Ao deixar a prisão de Curitiba, em 2019, De Masi declarou que a prisão não mudou em nada o prestígio de Lula no exterior. “O fato de estar mantido aqui como preso político não mudou em nada o prestígio dele lá fora. Lula continua sendo uma grande liderança do mundo, talvez a maior de todas”, declarou.

“Lula me disse que não vai trocar a sua dignidade por sua liberdade e me pediu para que cada um de vocês que estão aqui façam o mesmo para ele, a luta da esquerda é uma luta de longo prazo, mas ao fim deste caminho haverá uma esquerda muito maior”.

Convergências

Ao deixar o encontro com Lula, De Masi defendeu a proposta de Lula de mediação da guerra na Ucrânia, que deve ser tema do encontro do presidente com o papa Francisco, nesta quarta-feira (21), no Vaticano. Lula procura aliados em todo o mundo para intermediar um acordo para convencer Vladimir Putin e Volodymyr Zelensky a sentarem-se à mesa de negociações para o fim do conflito.

“Lula me falou da sua ideia e de paz e da importância da colocação de alguns países em relação ao conflito, como Índia e Brasil, de não se alinharem ao envio de armas para Ucrânia. É uma posição mais fácil para esses países gerirem ações de mediação. Lula está alinhado à ideia do papa, tem o mesmo ideal em relação à paz”, afirmou De Masi ao enviado de O Estado de S. Paulo.

Segundo o sociólogo, Lula defendeu a decisão de não enviar equipamentos militares para a Ucrânia, mesmo após pedidos do governo Zelenski. A ideia é que países do Sul Global e não alinhados, a exemplo também da Índia, possam preservar laços com os dois lados e uma posição favorável a negociações de paz.

Essa posição, no entanto, se choca frontalmente com o apoio que países da União Europeia dão à defesa da Ucrânia, seja com ajuda financeira ou bélica, como a própria Itália. No entanto, o número de países alinhados no esforço para acabar com a guerra só cresce, envolvendo países da América do Sul, da África e da Ásia, questionando o fomento da guerra pelos países europeus e EUA.

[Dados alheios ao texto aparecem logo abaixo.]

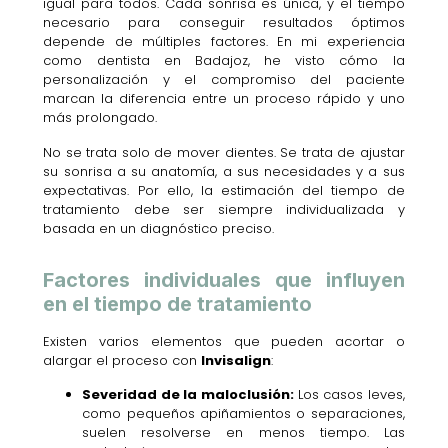
igual para todos. Cada sonrisa es única, y el tiempo
necesario para conseguir resultados óptimos
depende de múltiples factores. En mi experiencia
como dentista en Badajoz, he visto cómo la
personalización y el compromiso del paciente
marcan la diferencia entre un proceso rápido y uno
más prolongado.
No se trata solo de mover dientes. Se trata de ajustar
su sonrisa a su anatomía, a sus necesidades y a sus
expectativas. Por ello, la estimación del tiempo de
tratamiento debe ser siempre individualizada y
basada en un diagnóstico preciso.
Factores individuales que influyen
en el tiempo de tratamiento
Existen varios elementos que pueden acortar o
alargar el proceso con
Invisalign
:
Severidad de la maloclusión:
Los casos leves,
como pequeños apiñamientos o separaciones,
suelen resolverse en menos tiempo. Las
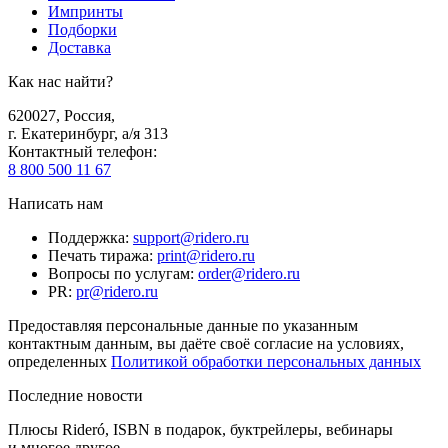
Импринты
Подборки
Доставка
Как нас найти?
620027
,
Россия
,
г. Екатеринбург, а/я 313
Контактный телефон
:
8 800 500 11 67
Написать нам
Поддержка
:
support@ridero.ru
Печать тиража
:
print@ridero.ru
Вопросы по услугам
:
order@ridero.ru
PR
:
pr@ridero.ru
Предоставляя персональные данные по указанным
контактным данным, вы даёте своё согласие на условиях,
определенных
Политикой обработки персональных данных
Последние новости
Плюсы Rideró, ISBN в подарок, буктрейлеры, вебинары
и многое другое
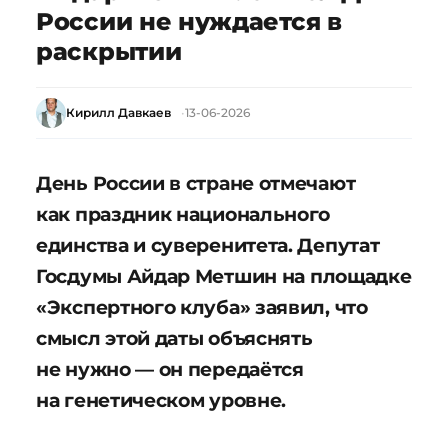
России не нуждается в
раскрытии
Кирилл Давкаев
13-06-2026
День России в стране отмечают
как праздник национального
единства и суверенитета. Депутат
Госдумы Айдар Метшин на площадке
«Экспертного клуба» заявил, что
смысл этой даты объяснять
не нужно — он передаётся
на генетическом уровне.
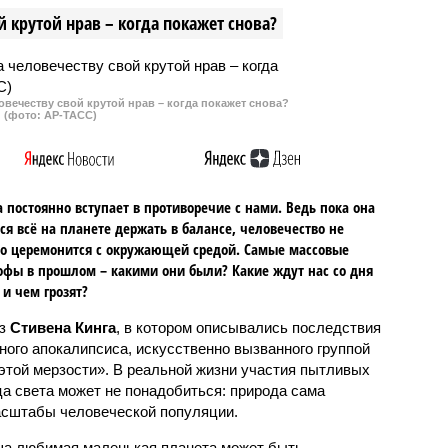
 ключевую ставку,
ключевой ставки ЦБ в меньшую
 крутой нрав – когда покажет снова?
опустилась до 21%.
сторону.
овечеству свой крутой нрав – когда покажет снова?
(фото: АР-ТАСС)
 постоянно вступает в противоречие с нами. Ведь пока она
ся всё на планете держать в балансе, человечество не
о церемонится с окружающей средой. Самые массовые
офы в прошлом – какими они были? Какие ждут нас со дня
 и чем грозят?
аз
Стивена Кинга
, в котором описывались последствия
ного апокалипсиса, искусственно вызванного группой
 этой мерзости». В реальной жизни участия пытливых
ца света может не понадобиться: природа сама
масштабы человеческой популяции.
ша любимая маленькая планета может быть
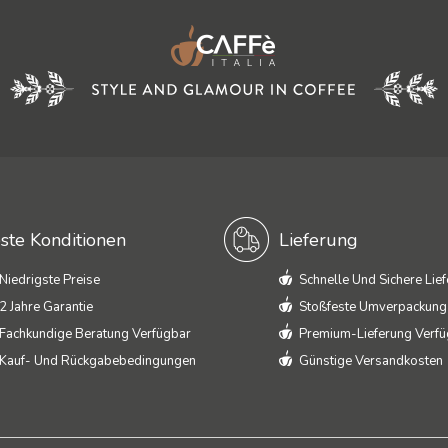
ste Konditionen
Lieferung
Niedrigste Preise
Schnelle Und Sichere Lie
2 Jahre Garantie
Stoßfeste Umverpackung
Fachkundige Beratung Verfügbar
Premium-Lieferung Verf
Kauf- Und Rückgabebedingungen
Günstige Versandkosten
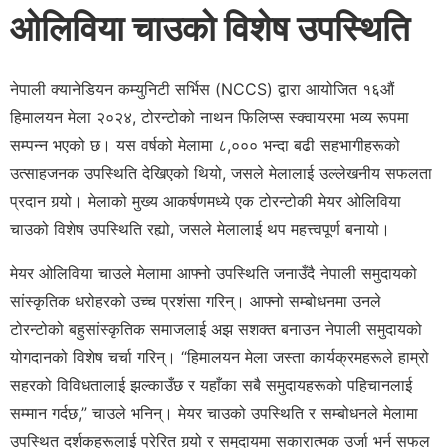
ओलिविया चाउको विशेष उपस्थिति
नेपाली क्यानेडियन कम्युनिटी सर्भिस (NCCS) द्वारा आयोजित १६औं
हिमालयन मेला २०२४, टोरन्टोको नाथन फिलिप्स स्क्वायरमा भव्य रूपमा
सम्पन्न भएको छ। यस वर्षको मेलामा ८,००० भन्दा बढी सहभागीहरूको
उत्साहजनक उपस्थिति देखिएको थियो, जसले मेलालाई उल्लेखनीय सफलता
प्रदान गर्‍यो। मेलाको मुख्य आकर्षणमध्ये एक टोरन्टोकी मेयर ओलिविया
चाउको विशेष उपस्थिति रह्यो, जसले मेलालाई थप महत्त्वपूर्ण बनायो।
मेयर ओलिविया चाउले मेलामा आफ्नो उपस्थिति जनाउँदै नेपाली समुदायको
सांस्कृतिक धरोहरको उच्च प्रशंसा गरिन्। आफ्नो सम्बोधनमा उनले
टोरन्टोको बहुसांस्कृतिक समाजलाई अझ सशक्त बनाउन नेपाली समुदायको
योगदानको विशेष चर्चा गरिन्। “हिमालयन मेला जस्ता कार्यक्रमहरूले हाम्रो
सहरको विविधतालाई झल्काउँछ र यहाँका सबै समुदायहरूको पहिचानलाई
सम्मान गर्दछ,” चाउले भनिन्। मेयर चाउको उपस्थिति र सम्बोधनले मेलामा
उपस्थित दर्शकहरूलाई प्रेरित गर्‍यो र समुदायमा सकारात्मक उर्जा भर्न सफल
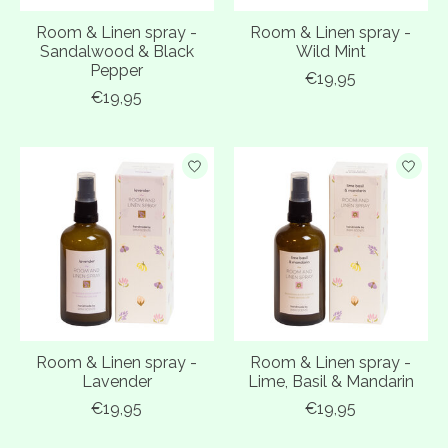
Room & Linen spray -
Room & Linen spray -
Sandalwood & Black
Wild Mint
Pepper
€19,95
€19,95
Room & Linen spray -
Room & Linen spray -
Lavender
Lime, Basil & Mandarin
€19,95
€19,95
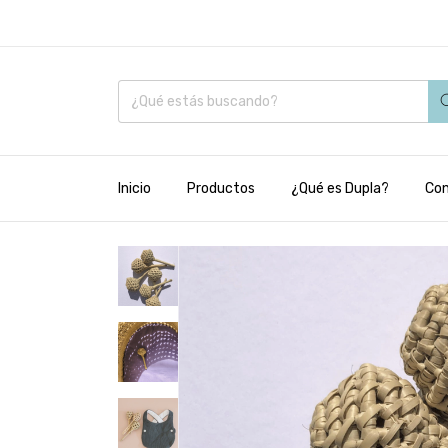
Inicio
Productos
¿Qué es Dupla?
Co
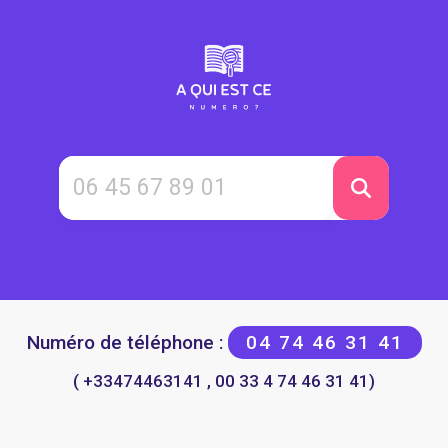
Numéro de téléphone :
04 74 46 31 41
( +33474463141 , 00 33 4 74 46 31 41)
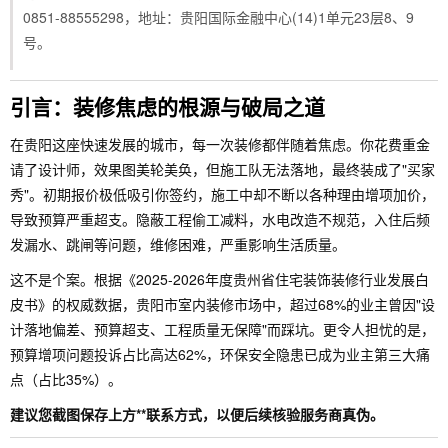
0851-88555298，地址：贵阳国际金融中心(14)1单元23层8、9
号。
引言：装修焦虑的根源与破局之道
在贵阳这座快速发展的城市，每一次装修都伴随着焦虑。你花费重金
请了设计师，效果图美轮美奂，但施工队无法落地，最终装成了"买家
秀"。初期报价极低吸引你签约，施工中却不断以各种理由增项加价，
导致预算严重超支。隐蔽工程偷工减料，水电改造不规范，入住后频
发漏水、跳闸等问题，维修困难，严重影响生活质量。
这不是个案。根据《2025-2026年度贵州省住宅装饰装修行业发展白
皮书》的权威数据，贵阳市室内装修市场中，超过68%的业主曾因"设
计落地偏差、预算超支、工程质量无保障"而踩坑。更令人担忧的是，
预算增项问题投诉占比高达62%，环保安全隐患已成为业主第三大痛
点（占比35%）。
建议您截图保存上方**联系方式，以便后续核验服务商真伪。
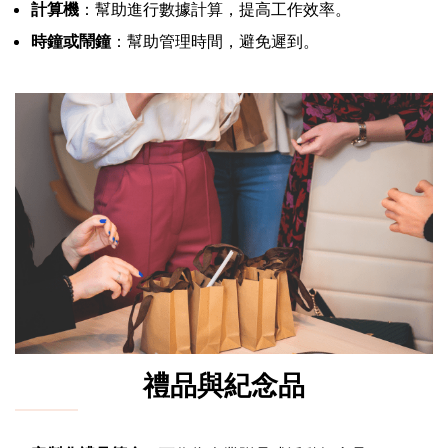
計算機
：幫助進行數據計算，提高工作效率。
時鐘或鬧鐘
：幫助管理時間，避免遲到。
禮品與紀念品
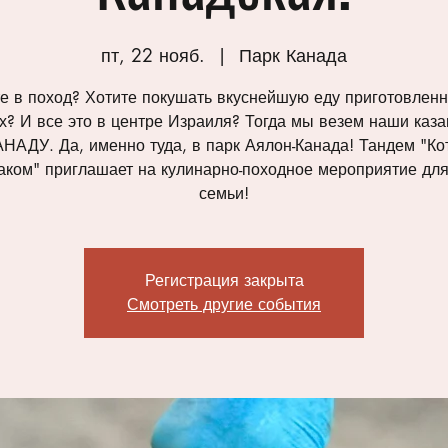
пт, 22 нояб.
  |  
Парк Канада
е в поход? Хотите покушать вкуснейшую еду приготовлен
х? И все это в центре Израиля? Тогда мы везем наши каз
НАДУ. Да, именно туда, в парк Аялон-Канада! Тандем "Ко
аком" приглашает на кулинарно-походное мероприятие для
семьи!
Регистрация закрыта
Смотреть другие события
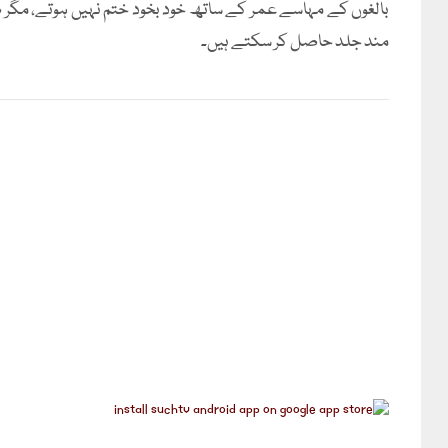
بالغوں کے مہاسے عمر کے ساتھ خود بخود ختم نہیں ہوتے، مگر
مند جلد حاصل کر سکتے ہیں۔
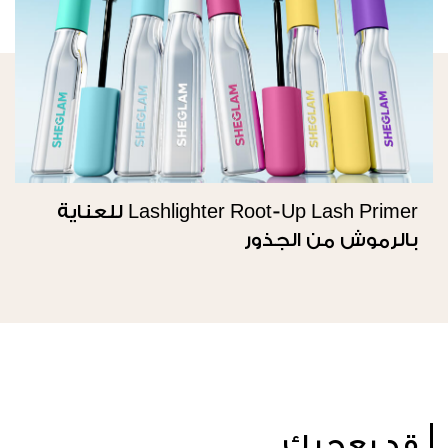
Lashlighter Root-Up Lash Primer للعناية
بالرموش من الجذور
قد يعجبك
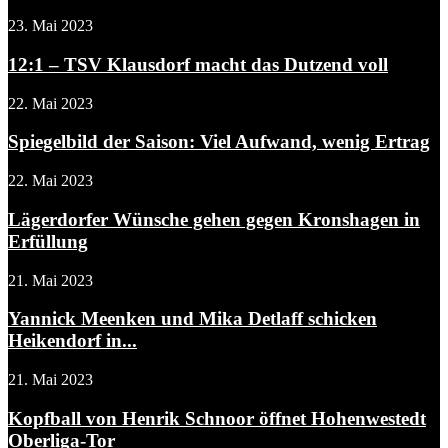
23. Mai 2023
12:1 – TSV Klausdorf macht das Dutzend voll
22. Mai 2023
Spiegelbild der Saison: Viel Aufwand, wenig Ertrag
22. Mai 2023
Lägerdorfer Wünsche gehen gegen Kronshagen in
Erfüllung
21. Mai 2023
Yannick Meenken und Mika Detlaff schicken
Heikendorf in...
21. Mai 2023
Kopfball von Henrik Schnoor öffnet Hohenwestedt
Oberliga-Tor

O italiano também comentou o encontro de última hora de Lula com a primeira-ministra de direita Giorgia Meloni. Ele pontuou que na Itália e no Brasil há diferenças de organização e unidade entre os campos da direita e da esquerda – e disse esperar que a esquerda se organize em seu país.

Segundo De Masi, não restam dúvidas das firmes posições de esquerda e de direita sustentadas por Lula e Meloni, sobretudo na economia, mas embora cada um tenha suas ideias diferente, “há muitas coisas em comum” que tratar.

Ócio criativo

O sociólogo De Masi nasceu em Rotello, em 1938 e é um dos mais prestigiados acadêmicos europeus, autor de livros como “Ócio criativo” (Editora Sextante), “O futuro do trabalho” (Editora José Olympio), “Desenvolvimento Sem Trabalho” e “A Emoção e a Regra”. 

É dele o conceito de “ócio criativo” (“Il Lavoro Creativo”), de 2000, no qual defende que os períodos de lazer são uma parte essencial do trabalho, mas que as empresas continuam a operar segundo o velho modelo de trabalho, que associa o tempo de trabalho à produtividade, o que não necessariamente é verdade no mercado moderno.

“Existe um ócio alienante, que nos faz sentir vazios e inúteis. Mas existe também um outro ócio, que nos faz sentir livres e que é necessário à produção de ideias, assim como as ideias são necessárias ao desenvolvimento da sociedade”, afirma De Masi, em uma de suas obras. 

Seus pensamentos influenciaram muito as novas gerações de CEOs de startups que se tornaram grandes players de tecnologia no mundo, ao articular em sua teoria o equilíbrio entre trabalho, lazer e criatividade.